Abstract

Silver has emerged as an important therapeutic option for wound infections in recent years due to its broad-spectrum antimicrobial activity. The silver cation (Ag+), but not the bulk metal (Ag0), is highly toxic for most microorganisms, although resistance due to genetic modification or horizontal gene transfer does occur. Pseudomonas aeruginosa, however, achieves silver resistance by producing the redox-active metabolite pyocyanin that reduces Ag+ to nontoxic Ag0 Pyocyanin also possesses broad-spectrum antimicrobial activity. Many microbial species reduce pyocyanin, which reduces molecular oxygen to antimicrobial hydrogen peroxide.
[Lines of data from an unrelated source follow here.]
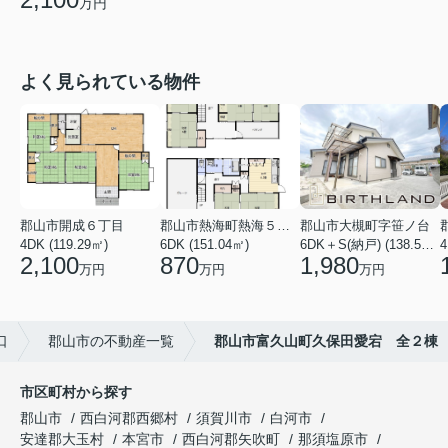
万円
よく見られている物件
郡山市開成６丁目
郡山市熱海町熱海５丁目
郡山市大槻町字笹ノ台
4DK (119.29㎡)
6DK (151.04㎡)
6DK＋S(納戸) (138.55㎡)
4
2,100
870
1,980
万円
万円
万円
口
郡山市の不動産一覧
郡山市富久山町久保田愛宕 全２棟
市区町村から探す
郡山市
西白河郡西郷村
須賀川市
白河市
安達郡大玉村
本宮市
西白河郡矢吹町
那須塩原市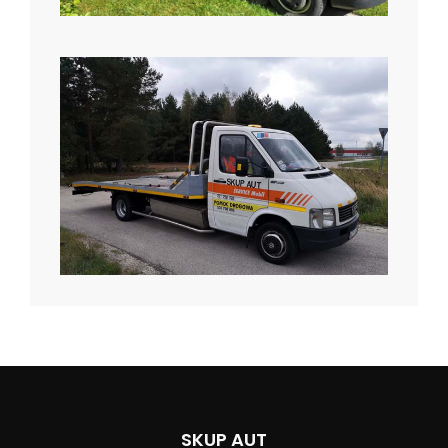
SKUP AUT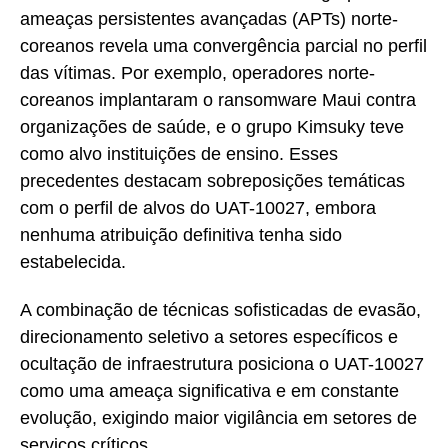
ameaças persistentes avançadas (APTs) norte-
coreanos revela uma convergência parcial no perfil
das vítimas. Por exemplo, operadores norte-
coreanos implantaram o ransomware Maui contra
organizações de saúde, e o grupo Kimsuky teve
como alvo instituições de ensino. Esses
precedentes destacam sobreposições temáticas
com o perfil de alvos do UAT-10027, embora
nenhuma atribuição definitiva tenha sido
estabelecida.
A combinação de técnicas sofisticadas de evasão,
direcionamento seletivo a setores específicos e
ocultação de infraestrutura posiciona o UAT-10027
como uma ameaça significativa e em constante
evolução, exigindo maior vigilância em setores de
serviços críticos.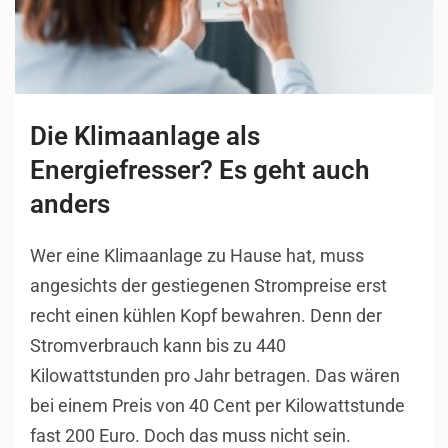
Die Klimaanlage als
Energiefresser? Es geht auch
anders
Wer eine Klimaanlage zu Hause hat, muss
angesichts der gestiegenen Strompreise erst
recht einen kühlen Kopf bewahren. Denn der
Stromverbrauch kann bis zu 440
Kilowattstunden pro Jahr betragen. Das wären
bei einem Preis von 40 Cent per Kilowattstunde
fast 200 Euro. Doch das muss nicht sein.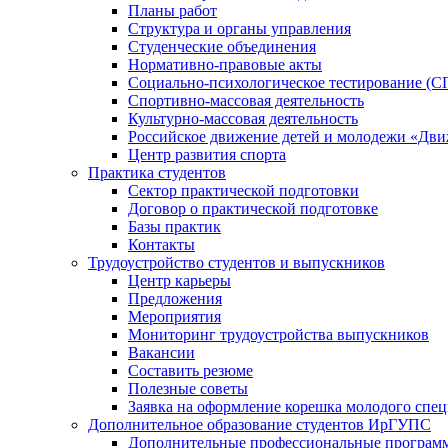
Планы работ
Структура и органы управления
Студенческие объединения
Нормативно-правовые акты
Социально-психологическое тестирование (С
Спортивно-массовая деятельность
Культурно-массовая деятельность
Российское движение детей и молодежи «Дв
Центр развития спорта
Практика студентов
Сектор практической подготовки
Договор о практической подготовке
Базы практик
Контакты
Трудоустройство студентов и выпускников
Центр карьеры
Предложения
Мероприятия
Мониторинг трудоустройства выпускников
Вакансии
Составить резюме
Полезные советы
Заявка на оформление корешка молодого спе
Дополнительное образование студентов ИрГУПС
Дополнительные профессиональные програм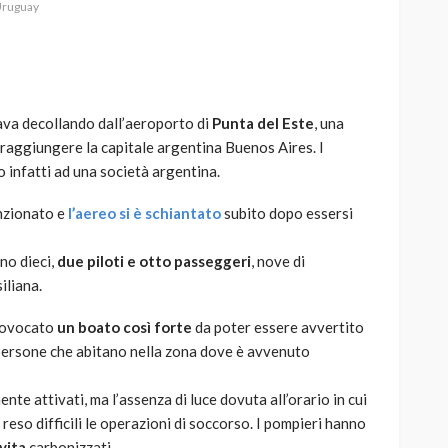
ruguay
ava decollando dall’aeroporto di
Punta del Este
, una
AUTO
SPORT
r raggiungere la capitale argentina Buenos Aires. I
MG alle Final 8 di Coppa
infatti ad una società argentina.
Davis: tennis mondiale e
passione per
unzionato e
l’aereo si è schiantato
subito dopo essersi
quale
l’automobilismo
o prato
abbracciano la stessa causa
no dieci,
due piloti e otto passeggeri
, nove di
iliana.
784
579
god
9 mesi ago
provocato
un boato così forte
da poter essere avvertito
e persone che abitano nella zona dove è avvenuto
nte attivati, ma l’assenza di luce dovuta all’orario in cui
 reso difficili le operazioni di soccorso. I pompieri hanno
vita
carbonizzati.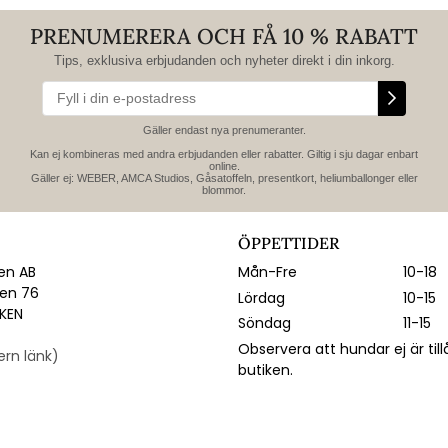
PRENUMERERA OCH FÅ 10 % RABATT
Tips, exklusiva erbjudanden och nyheter direkt i din inkorg.
Gäller endast nya prenumeranter.
Kan ej kombineras med andra erbjudanden eller rabatter. Giltig i sju dagar enbart
online.
Gäller ej: WEBER, AMCA Studios, Gåsatoffeln, presentkort, heliumballonger eller
blommor.
ÖPPETTIDER
n AB
Mån-Fre
10-18
gen 76
Lördag
10-15
IKEN
Söndag
11-15
Observera att hundar ej är till
tern länk)
butiken.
In this study, it was hypothesized that both Ag+ and oxygen would act as competing terminal electron acceptors for pyocyanin, thus acting as a universal microbial protectant from Ag+ while avoiding hydrogen peroxide formation. Escherichia coli and Staphylococcus aureus efficiently reduced pyocyanin and generated hydrogen peroxide, while Ag+ markedly reduced the amount of hydrogen peroxide produced. Although unable to reduce directly Ag+ to Ag0 on their own, E. coli and S. aureus did so when pyocyanin was present, resulting in increased survival when exposed to Ag+ Coincubation experiments with either E. coli or S. aureus with P. aeruginosa demonstrated increased survival for those species to Ag+, but only if pyocyanin was present. These data demonstrate that microorganisms that display no intrinsic silver resistance may survive and proliferate under potentially toxic conditions, provided their environment contains a suitable redox-active metabolite-producing bacterium. Chronic wounds are often polymicrobial in nature, with pyocyanin-producing P. aeruginosa bacteria frequently being present; therefore, redox-based silver resistance may compromise treatment efforts.